Lyon will not be playing Champions’ League football for the first time since 2000/01. 12 seasons of this side more often than not qualifying for the group stage, managing notably a quarter-final against Milan and a semi-final 2 seasons ago against Bayern. The end of an era? Possible. For quite some time, Lyon have been banking on CL money to keep players on juicy contracts and entice other players. Their other source of revenue was to sell promising players for quite a load of cash (Lyon supremo Jean-Michel Aulas is a very shrewd businessman). The problem is that apart from Lloris, Lyon don’t really have any major assets to sell. Lloris is a good goalkeeper and will want to play top level football season in season out. The time to cash in on the sale is as good as ever for Aulas. One meagre French Cup final win against a non-league outfit won’t be enough.

In 5th, we have the good surprise of the year in Bordeaux. In the relegation zone in November, they are finally seeing the light at the end of the tunnel after the gigantic mess left by Blanc in 2010. It is also good news for French football in Europe as Bordeaux, like Saint-Etienne have fans who enjoy European trips and will give qualification for the knock-out stage a decent go. Rennes showed this season that they prioritised the league while Toulouse fans wouldn’t even turn up if Real Madrid came to town.

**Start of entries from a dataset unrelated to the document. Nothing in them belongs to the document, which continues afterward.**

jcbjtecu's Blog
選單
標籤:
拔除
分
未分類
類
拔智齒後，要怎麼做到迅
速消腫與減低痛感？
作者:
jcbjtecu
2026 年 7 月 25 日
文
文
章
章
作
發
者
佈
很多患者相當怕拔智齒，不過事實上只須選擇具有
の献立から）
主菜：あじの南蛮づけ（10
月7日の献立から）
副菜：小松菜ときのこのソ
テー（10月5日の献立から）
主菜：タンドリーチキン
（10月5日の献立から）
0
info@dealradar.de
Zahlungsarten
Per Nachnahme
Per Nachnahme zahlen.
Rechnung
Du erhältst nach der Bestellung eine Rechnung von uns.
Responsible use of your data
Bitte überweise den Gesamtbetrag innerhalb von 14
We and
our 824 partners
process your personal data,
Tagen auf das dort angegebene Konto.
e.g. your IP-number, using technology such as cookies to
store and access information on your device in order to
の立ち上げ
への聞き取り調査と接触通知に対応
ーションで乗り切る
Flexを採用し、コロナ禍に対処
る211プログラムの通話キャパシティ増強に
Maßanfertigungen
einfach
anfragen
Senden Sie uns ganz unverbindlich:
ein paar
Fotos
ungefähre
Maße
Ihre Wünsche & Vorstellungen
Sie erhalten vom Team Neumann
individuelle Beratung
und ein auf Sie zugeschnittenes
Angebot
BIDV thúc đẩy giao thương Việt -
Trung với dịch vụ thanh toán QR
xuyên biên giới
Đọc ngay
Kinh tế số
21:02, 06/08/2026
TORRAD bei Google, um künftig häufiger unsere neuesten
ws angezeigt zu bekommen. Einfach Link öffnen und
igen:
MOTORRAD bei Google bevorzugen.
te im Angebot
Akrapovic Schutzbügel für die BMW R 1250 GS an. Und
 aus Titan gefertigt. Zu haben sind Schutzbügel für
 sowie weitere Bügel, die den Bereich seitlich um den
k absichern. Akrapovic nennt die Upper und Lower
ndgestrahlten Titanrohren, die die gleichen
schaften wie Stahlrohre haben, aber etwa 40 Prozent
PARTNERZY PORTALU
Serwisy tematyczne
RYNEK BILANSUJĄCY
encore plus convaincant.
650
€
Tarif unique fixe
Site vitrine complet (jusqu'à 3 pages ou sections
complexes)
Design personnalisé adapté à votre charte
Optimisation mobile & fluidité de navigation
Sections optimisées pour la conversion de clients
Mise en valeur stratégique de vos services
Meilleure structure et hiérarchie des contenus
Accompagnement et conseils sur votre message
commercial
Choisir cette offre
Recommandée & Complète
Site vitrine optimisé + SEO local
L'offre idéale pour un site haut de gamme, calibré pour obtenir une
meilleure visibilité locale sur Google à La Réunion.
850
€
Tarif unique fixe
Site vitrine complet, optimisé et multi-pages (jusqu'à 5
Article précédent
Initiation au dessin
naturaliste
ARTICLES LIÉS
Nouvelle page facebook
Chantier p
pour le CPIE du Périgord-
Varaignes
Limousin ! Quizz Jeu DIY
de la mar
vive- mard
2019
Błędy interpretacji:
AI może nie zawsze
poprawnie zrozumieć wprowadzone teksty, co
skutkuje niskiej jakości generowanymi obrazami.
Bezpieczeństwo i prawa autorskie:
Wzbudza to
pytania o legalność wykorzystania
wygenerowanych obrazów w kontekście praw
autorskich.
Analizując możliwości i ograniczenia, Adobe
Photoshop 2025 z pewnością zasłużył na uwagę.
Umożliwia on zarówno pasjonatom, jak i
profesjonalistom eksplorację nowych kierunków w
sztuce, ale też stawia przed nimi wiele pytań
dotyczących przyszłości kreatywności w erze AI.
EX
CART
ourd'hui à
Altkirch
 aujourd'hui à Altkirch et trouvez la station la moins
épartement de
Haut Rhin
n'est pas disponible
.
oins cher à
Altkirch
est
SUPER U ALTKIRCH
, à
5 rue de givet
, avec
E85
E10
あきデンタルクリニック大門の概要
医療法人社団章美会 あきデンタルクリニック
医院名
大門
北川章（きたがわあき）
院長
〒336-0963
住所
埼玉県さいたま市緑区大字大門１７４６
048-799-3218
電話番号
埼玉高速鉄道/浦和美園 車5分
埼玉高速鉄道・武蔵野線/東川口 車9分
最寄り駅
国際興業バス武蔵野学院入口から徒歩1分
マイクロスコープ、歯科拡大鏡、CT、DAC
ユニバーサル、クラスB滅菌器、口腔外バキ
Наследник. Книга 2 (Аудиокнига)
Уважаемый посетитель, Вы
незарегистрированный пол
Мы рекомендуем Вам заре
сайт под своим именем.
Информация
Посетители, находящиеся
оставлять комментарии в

The last club to experience Europe next season will be Marseille who’ve had a chaotic season. A terrible start (their first win coming after seven games) followed by two invincibility runs of seven and nine games respectively (Montpellier beating them between the two runs) followed by 2 wins in their last 17 league games. The League Cup win against Lyon ensured European football for a club who finished 10th, their worst finish for over a decade. Still Marseille did reach the Champions’ League quarter-finals (albeit thanks to two flukey wins against German champions Borussia Dortmund and a very poor Inter Milan side) which only Lyon and Bordeaux have managed in the past decade. It is a shame to see this club stop their European progress as they were on a good run (KO stage in 2010/11).

Then we have the lower half of the league which clubs were all concerned by relegation till the final day. The unlucky 3 of the year are Caen, Dijon and Auxerre. Not so much a surprise for the former two but quite a bit for the latter who spent more than 30 consecutive years in the league. Their fans, who are as vocal as Monaco’s on a bad day, made sure we’ll remember them till the end of time by stupidly forcing their game against Montpellier to be stopped twice and minutes away from being abandoned.

In the lower leagues, joy for great club of yore Reims along with Bastia and Troyes. Metz say goodbye to Ligue 2 and hello to non-league accompanied by Boulogne-sur-Mer and Amiens.